(AVAILABLE DATA):
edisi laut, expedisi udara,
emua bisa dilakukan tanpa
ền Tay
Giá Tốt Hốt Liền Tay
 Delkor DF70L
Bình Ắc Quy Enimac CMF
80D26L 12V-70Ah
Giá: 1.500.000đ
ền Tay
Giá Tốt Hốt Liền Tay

(HOW TO COMPLETE THIS TASK):
Every line from the one containing "80D26L 12V-70Ah" through the last line of the entries should be output exactly; nothing else belongs in the reply.

(RESPONSE TO THIS TASK):
80D26L 12V-70Ah
Giá: 1.500.000đ
ền Tay
Giá Tốt Hốt Liền Tay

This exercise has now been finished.